When Coalition MPs and senators do resign, it’s usually only from a ministerial position to the sin-bin of the backbench and they’re usually back in another portfolio reasonably soon after they’ve "taken one for the team". Sussan Ley is an example. I can’t think of a single Federal Coalition MP who resigned and left parliament immediately after a scandal.
The Coalition like to talk about accountability coming via the ballot box, but we all know that’s a crock. In some marginal seats perhaps, but in safe seats, the only threat to an MP is via internal party procedures such as a pre-selection being thrust upon them. For senators, it’s a choice for the factions and the public have about as much of a voice as someone with laryngitis trying to talk on the phone next to a speaker stack at a Metallica concert.
The only way to address the imbalance Dastyari points out is, of course, with a Federal ICAC or something similar. But that is not all we need. It will be a toothless tiger without a prosecuting body that follows up the findings with rapid legal action.
As Dastyari insinuates, a scandal may be enough to see the back end of a Labor MP, but it will only cause a Coalition MP to put up a bigger front.
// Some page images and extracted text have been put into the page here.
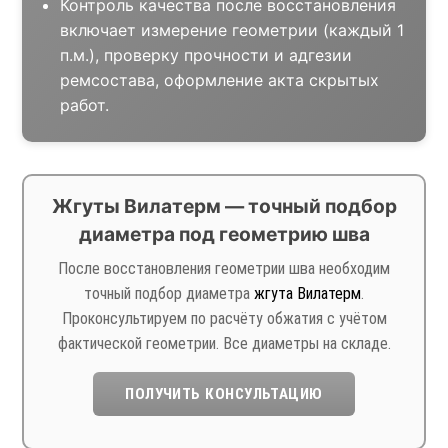
Контроль качества после восстановления
включает измерение геометрии (каждый 1
п.м.), проверку прочности и адгезии
ремсостава, оформление акта скрытых
работ.
Жгуты Вилатерм — точный подбор
диаметра под геометрию шва
После восстановления геометрии шва необходим
точный подбор диаметра
жгута Вилатерм
.
Проконсультируем по расчёту обжатия с учётом
фактической геометрии. Все диаметры на складе.
ПОЛУЧИТЬ КОНСУЛЬТАЦИЮ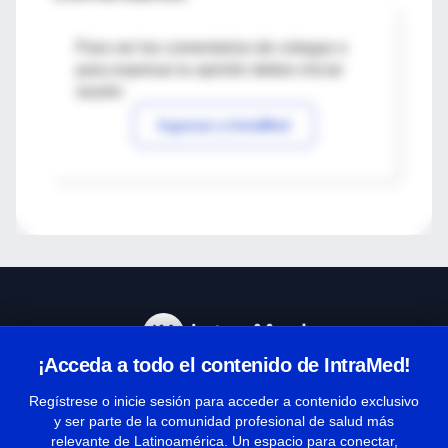
Para ver los comentarios de colegas o
para expresar tu opinión debes iniciar
sesión
Ingresar a IntraMed
¡Acceda a todo el contenido de IntraMed!
Centro de Ayuda
Regístrese o inicie sesión para acceder a contenido exclusivo
y ser parte de la comunidad profesional de salud más
relevante de Latinoamérica. Un espacio para conectar,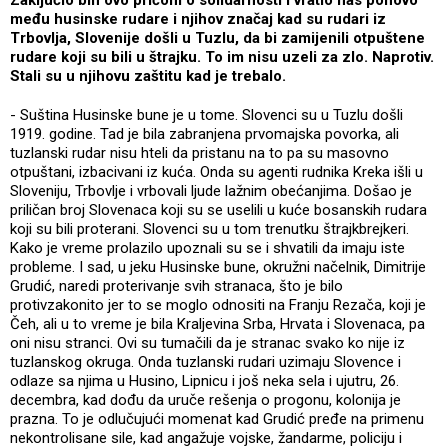
Zaključio bih ovo pričom o solidarnosti i vratio nas ponovo
među husinske rudare i njihov značaj kad su rudari iz
Trbovlja, Slovenije došli u Tuzlu, da bi zamijenili otpuštene
rudare koji su bili u štrajku. To im nisu uzeli za zlo. Naprotiv.
Stali su u njihovu zaštitu kad je trebalo.
- Suština Husinske bune je u tome. Slovenci su u Tuzlu došli
1919. godine. Tad je bila zabranjena prvomajska povorka, ali
tuzlanski rudar nisu hteli da pristanu na to pa su masovno
otpuštani, izbacivani iz kuća. Onda su agenti rudnika Kreka išli u
Sloveniju, Trbovlje i vrbovali ljude lažnim obećanjima. Došao je
priličan broj Slovenaca koji su se uselili u kuće bosanskih rudara
koji su bili proterani. Slovenci su u tom trenutku štrajkbrejkeri.
Kako je vreme prolazilo upoznali su se i shvatili da imaju iste
probleme. I sad, u jeku Husinske bune, okružni načelnik, Dimitrije
Grudić, naredi proterivanje svih stranaca, što je bilo
protivzakonito jer to se moglo odnositi na Franju Rezača, koji je
Čeh, ali u to vreme je bila Kraljevina Srba, Hrvata i Slovenaca, pa
oni nisu stranci. Ovi su tumačili da je stranac svako ko nije iz
tuzlanskog okruga. Onda tuzlanski rudari uzimaju Slovence i
odlaze sa njima u Husino, Lipnicu i još neka sela i ujutru, 26.
decembra, kad dođu da uruče rešenja o progonu, kolonija je
prazna. To je odlučujući momenat kad Grudić pređe na primenu
nekontrolisane sile, kad angažuje vojske, žandarme, policiju i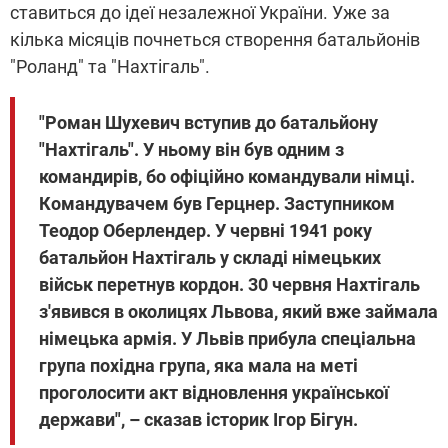
ставиться до ідеї незалежної України. Уже за
кілька місяців почнеться створення батальйонів
"Роланд" та "Нахтігаль".
"Роман Шухевич вступив до батальйону
"Нахтігаль". У ньому він був одним з
командирів, бо офіційно командували німці.
Командувачем був Герцнер. Заступником
Теодор Оберлендер. У червні 1941 року
батальйон Нахтігаль у складі німецьких
військ перетнув кордон. 30 червня Нахтігаль
з'явився в околицях Львова, який вже займала
німецька армія. У Львів прибула спеціальна
група похідна група, яка мала на меті
проголосити акт відновлення української
держави", – сказав історик Ігор Бігун.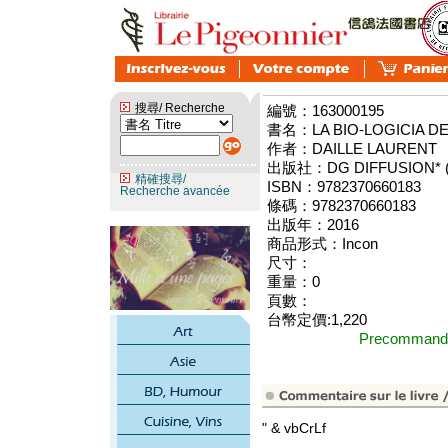
搜尋/ Recherche
編號：163000195
書名：LA BIO-LOGICIA D
作者：DAILLE LAURENT
出版社：DG DIFFUSION* (p
精確搜尋/
ISBN：9782370660183
Recherche avancée
條碼：9782370660183
出版年：2016
商品形式：Incon
尺寸：
重量：0
頁數：
台幣定價:1,220
Precomma
" & vbCrLf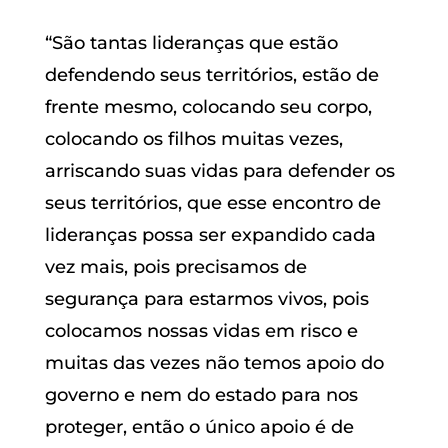
“São tantas lideranças que estão
defendendo seus territórios, estão de
frente mesmo, colocando seu corpo,
colocando os filhos muitas vezes,
arriscando suas vidas para defender os
seus territórios, que esse encontro de
lideranças possa ser expandido cada
vez mais, pois precisamos de
segurança para estarmos vivos, pois
colocamos nossas vidas em risco e
muitas das vezes não temos apoio do
governo e nem do estado para nos
proteger, então o único apoio é de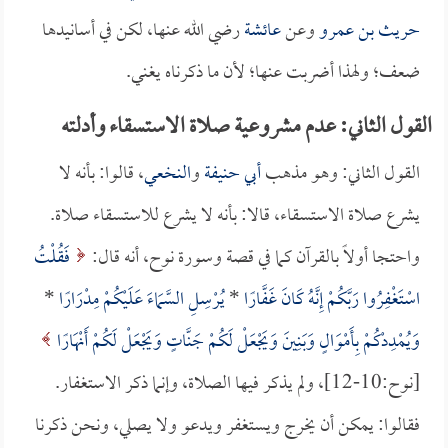
حريث بن عمرو
وعن
عائشة
رضي الله عنها، لكن في أسانيدها
ضعف؛ ولهذا أضربت عنها؛ لأن ما ذكرناه يغني.
القول الثاني: عدم مشروعية صلاة الاستسقاء وأدلته
القول الثاني: وهو مذهب
أبي حنيفة
و
النخعي
، قالوا: بأنه لا
يشرع صلاة الاستسقاء، قالا: بأنه لا يشرع للاستسقاء صلاة.
واحتجا أولاً بالقرآن كما في قصة وسورة نوح، أنه قال:
فَقُلْتُ
اسْتَغْفِرُوا رَبَّكُمْ إِنَّهُ كَانَ غَفَّارًا
*
يُرْسِلِ السَّمَاءَ عَلَيْكُمْ مِدْرَارًا
*
وَيُمْدِدْكُمْ بِأَمْوَالٍ وَبَنِينَ وَيَجْعَلْ لَكُمْ جَنَّاتٍ وَيَجْعَلْ لَكُمْ أَنْهَارًا
[نوح:10-12]، ولم يذكر فيها الصلاة، وإنما ذكر الاستغفار.
فقالوا: يمكن أن يخرج ويستغفر ويدعو ولا يصلي، ونحن ذكرنا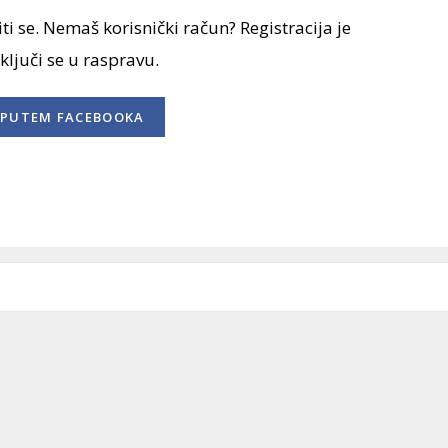
ti se. Nemaš korisnički račun? Registracija je
uključi se u raspravu.
PUTEM FACEBOOKA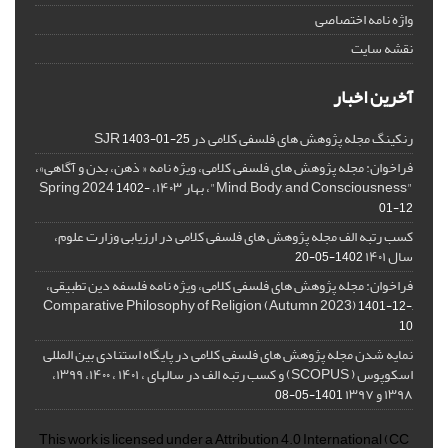
واژه نامه اختصاصی
نقشه سایت
آخرین اخبار
رنکینگ مجله پژوهش های فلسفی کلامی در SJR
1403-01-25
فراخوان: مجله پژوهش های فلسفی کلامی، ویژه نامه « ذهن، بدن و آگاهی»،
"Mind, Body, and Consciousness"، بهار ۱۴۰۳، Spring 2024
1402-
01-12
کسب رتبه الف مجله پژوهش های فلسفی کلامی در ارزیابی وزارت علوم،
سال ۱۴۰۱
1402-05-20
فراخوان: مجله پژوهش های فلسفی کلامی، ویژه نامه فلسفه دین تطبیقی،
,Comparative Philosophy of Religion (Autumn 2023)
1401-12-
10
نمایه شدن مجله پژوهش های فلسفی کلامی در پایگاه استنادی بین المللی
اسکوپوس ( SCOPUS) و کسب رتبه الف در سالهای ، ۱۴۰۱ ، ۱۴۰۰، ۱۳۹۹،
۱۳۹۸ و ۱۳۹۷
1401-05-08
This work is licensed under a
Attribution 4.0 International
(CC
Just ask Bridget McKenzie how she’s dealing with life after resigning, or check in with Angus Taylor about how the draft of his valedictory speech is coming along.
Only being convicted of a crime will force out a crooked Coalition MP, a red face ain’t gonna cut it.
Unfortunately, tweets from fallen senators aren’t going to change didley squat. If we want to see a change it’s going to have to come through a change of government.